手紙のなかで晴美は一郎の選択に共感をしながらも、生きていてほしいという思いをつづっていた。
一郎はその場に座り込み、子供のように泣きじゃくった。
何て情けないことをしていたのだろう。
自殺の方法を調べては却下している今だけではない。一郎は晴美が重い病気になってから、悲しみに暮れる姿を見せ続けてきた。
晴美が安心して先立つことすら、させてやれなかった。
一郎はひとしきり泣いた後、手紙をリビングに持って行き、そこで腰を据えてゆっくりと読む。
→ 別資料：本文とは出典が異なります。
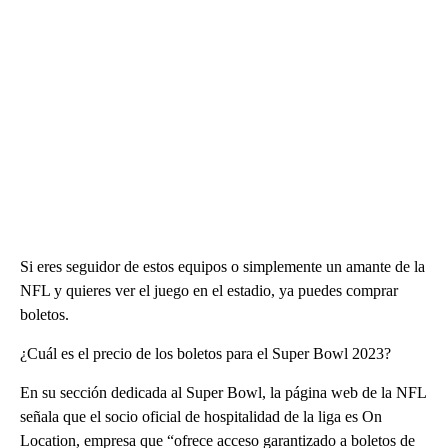
Si eres seguidor de estos equipos o simplemente un amante de la
NFL y quieres ver el juego en el estadio, ya puedes comprar
boletos.
¿Cuál es el precio de los boletos para el Super Bowl 2023?
En su sección dedicada al Super Bowl, la página web de la NFL
señala que el socio oficial de hospitalidad de la liga es On
Location, empresa que “ofrece acceso garantizado a boletos de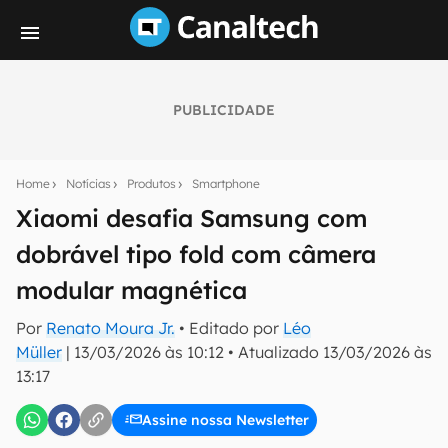
PUBLICIDADE
Seu resumo inteligente do mundo tech!
Assine a newsletter do Canaltech e receba
Home
Notícias
Produtos
Smartphone
notícias e reviews sobre tecnologia em primeira
mão.
Xiaomi desafia Samsung com
dobrável tipo fold com câmera
E-mail
modular magnética
Por
Renato Moura Jr.
• Editado por
Léo
inscreva-se
Müller
|
13/03/2026 às 10:12
•
Atualizado
13/03/2026 às
13:17
Confirmo que li, aceito e concordo com os
Termos de
Uso e Política de Privacidade do Canaltech.
Assine nossa Newsletter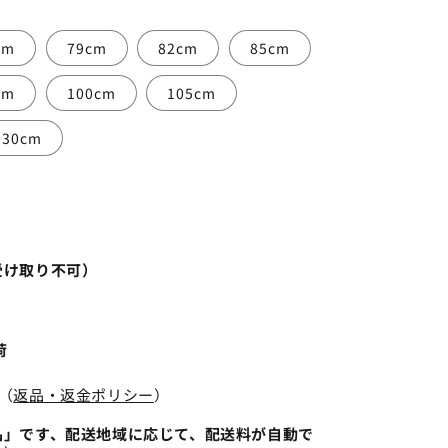
cm
79cm
82cm
85cm
cm
100cm
105cm
130cm
）
受け取り不可）
荷
（
返品・返金ポリシー
）
品」です、配送地域に応じて、配送料が自動で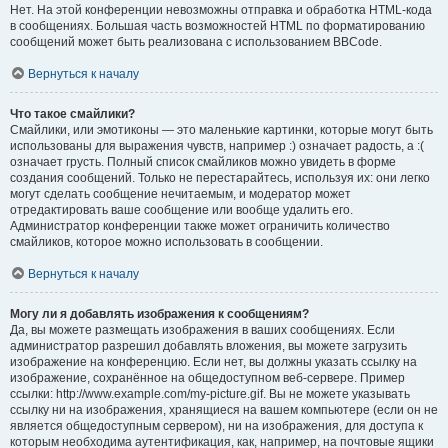
Нет. На этой конференции невозможны отправка и обработка HTML-кода
в сообщениях. Большая часть возможностей HTML по форматированию
сообщений может быть реализована с использованием BBCode.
Вернуться к началу
Что такое смайлики?
Смайлики, или эмотиконы — это маленькие картинки, которые могут быть
использованы для выражения чувств, например :) означает радость, а :(
означает грусть. Полный список смайликов можно увидеть в форме
создания сообщений. Только не перестарайтесь, используя их: они легко
могут сделать сообщение нечитаемым, и модератор может
отредактировать ваше сообщение или вообще удалить его.
Администратор конференции также может ограничить количество
смайликов, которое можно использовать в сообщении.
Вернуться к началу
Могу ли я добавлять изображения к сообщениям?
Да, вы можете размещать изображения в ваших сообщениях. Если
администратор разрешил добавлять вложения, вы можете загрузить
изображение на конференцию. Если нет, вы должны указать ссылку на
изображение, сохранённое на общедоступном веб-сервере. Пример
ссылки: http://www.example.com/my-picture.gif. Вы не можете указывать
ссылку ни на изображения, хранящиеся на вашем компьютере (если он не
является общедоступным сервером), ни на изображения, для доступа к
которым необходима аутентификация, как, например, на почтовые ящики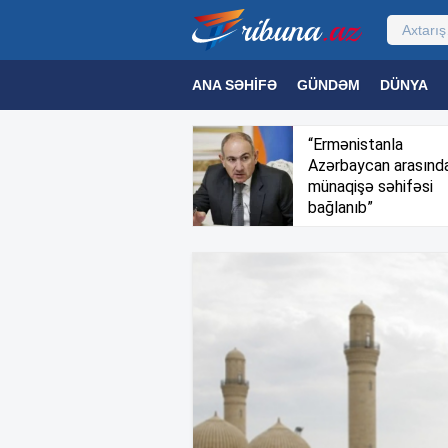
ANA SƏHIFƏ
GÜNDƏM
DÜNYA
MƏDƏNIYYƏT
MAQAZIN
TEXNOL
“Ermənistanla
Azərbaycan arasınd
münaqişə səhifəsi
bağlanıb”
晴美の言葉の1つ1つがとても温かく、一郎は大事にその言葉を味わいながら読んだ。
手紙の最後に晴美は「保健所の犬を引き取るように」と書いてあった。
晴美は犬が好きで、常々飼いたいのだと言っていた。だが、晴美は犬アレルギーで、ついに晴美の生前に犬がわが家の一員になることはなかった。
すぐに最寄りの保健所の場所を調べた。一郎は翌日朝一番に保健所へと向かった。
もう、自殺のことなんて頭の中から消えていた。